UPDATE (March 10th): I was amazed by the testimonies during the public comment session of the Presidential Commission. Those over at Are You Targetted? are not amazed at all by the content of the testimonies, where citizens claimed to be victims of abusive and covert state-sponsored research, but are amazed by the fact that the news outlets did not seem to cover this part of the proceedings at all. It is strange that the high drama and vividness of these testimonies was not considered newsworthy.
Labels: bioethics, Presidential Commission for the Study of Bioethical Issue
Friday, March 04, 2011
Pneumoccal vaccine in Africa: one step forward, one step back?
It is pretty well known that many routine medical interventions in the world's more affluent countries make infrequent appearances -- or sometimes none at all -- in the world's poorer ones. The publicly-financed health care systems in some sub-Saharan Africa look to be decades behind the United States, Canada or the United Kingdom when it comes to devices, drugs and procedures. For that reason, initiatives that seek to close the gap are, in principle, to be welcomed. Oftentimes, however, these initiatives are accompanied by moral baggage.
Take for instance the launch of a new pneumoccal vaccine among children in Africa. Considering the number of childhood deaths attributable to pneumonia in this part of the world, the effort has an initial air of nobility. Many lives will be saved, many illnesses avoided. But if one looks more closely, serious ethical problems seem to emerge. There are two multinational pharmaceutical companies involved in the campaign -- GlaxoSmithKline and Pfizer/Wyeth -- who have agreed to sell 30 million doses every year for ten years at $10.30 per child vaccinated. These companies also stand to each gain $225 million in subsidies through their involvement in this scheme. Doctors Without Borders worries that this price for vaccination is very high for many countries, and that the lock on the market exercised by GSK and Pfizer/Wyeth will strongly discourage local companies from developing cheaper generic equivalents. The companies are establishing their brand under favorable circumstances to themselves; after that, all bets are off.

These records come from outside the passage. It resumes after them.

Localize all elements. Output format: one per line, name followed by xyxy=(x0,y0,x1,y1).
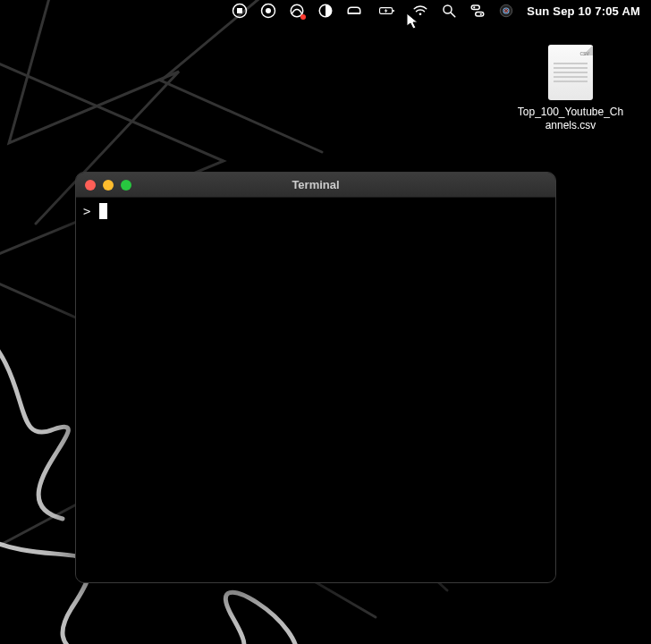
desktop-file-label: Top_100_Youtube_Channels.csv xyxy=(517,106,624,132)
window-title: Terminal xyxy=(76,178,555,191)
svg-point-13 xyxy=(473,6,475,8)
csv-file-icon xyxy=(548,45,593,100)
siri-icon[interactable] xyxy=(498,3,514,19)
svg-point-9 xyxy=(419,13,422,15)
terminal-window[interactable]: Terminal > xyxy=(75,172,556,583)
svg-point-15 xyxy=(480,13,482,15)
svg-point-16 xyxy=(501,4,513,17)
window-titlebar[interactable]: Terminal xyxy=(76,173,555,198)
svg-rect-12 xyxy=(472,5,480,10)
contrast-icon[interactable] xyxy=(317,3,334,19)
traffic-lights xyxy=(76,180,131,191)
svg-rect-14 xyxy=(476,13,484,17)
stop-record-icon[interactable] xyxy=(232,3,248,19)
control-center-icon[interactable] xyxy=(469,3,486,19)
svg-line-11 xyxy=(452,13,456,17)
badge-dot xyxy=(300,14,306,20)
record-icon[interactable] xyxy=(260,3,276,19)
window-minimize-button[interactable] xyxy=(103,180,114,191)
svg-rect-8 xyxy=(393,10,395,12)
svg-rect-1 xyxy=(237,8,242,13)
svg-point-10 xyxy=(444,5,452,13)
svg-point-3 xyxy=(266,8,271,13)
menubar-datetime[interactable]: Sun Sep 10 7:05 AM xyxy=(527,4,640,18)
battery-charging-icon[interactable] xyxy=(375,3,400,19)
do-not-disturb-icon[interactable] xyxy=(346,3,362,19)
terminal-prompt-symbol: > xyxy=(83,204,90,218)
window-maximize-button[interactable] xyxy=(121,180,131,191)
terminal-cursor xyxy=(99,203,107,219)
terminal-body[interactable]: > xyxy=(76,198,555,582)
terminal-prompt-line: > xyxy=(83,203,548,219)
wifi-icon[interactable] xyxy=(412,3,428,19)
menubar: Sun Sep 10 7:05 AM xyxy=(0,0,651,21)
desktop-file-csv[interactable]: Top_100_Youtube_Channels.csv xyxy=(517,45,624,132)
window-close-button[interactable] xyxy=(85,180,96,191)
vpn-icon[interactable] xyxy=(289,3,305,19)
spotlight-search-icon[interactable] xyxy=(441,3,457,19)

Some people argue that pharmaceutical companies should be given incentives to focus greater attention on developing countries, otherwise they will simply develop whatever is likely to sell to richer consumers elsewhere. But the pneumoccal vaccine example can make you think twice about the wisdom of 'incentivizing'. In the short term, many children will be vaccinated. But in the long term, unless prices are made to go down, children of wealthy elites within developed countries are most likely to benefit. The usual pattern threatens to repeat itself: big business wins, the higher classes win, and the rest struggle on.